The problem: Write the records out exactly as shown. No pictures.

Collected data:
· · · · ·

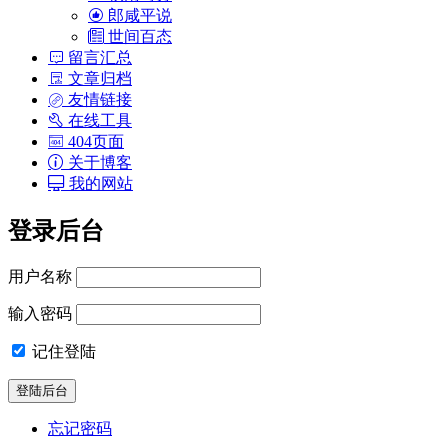
郎咸平说
世间百态
留言汇总
文章归档
友情链接
在线工具
404页面
关于博客
我的网站
登录后台
用户名称
输入密码
记住登陆
忘记密码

· · · · ·

Solution to this task:
郎咸平说
世间百态
留言汇总
文章归档
友情链接
在线工具
404页面
关于博客
我的网站
登录后台
用户名称
输入密码
记住登陆
忘记密码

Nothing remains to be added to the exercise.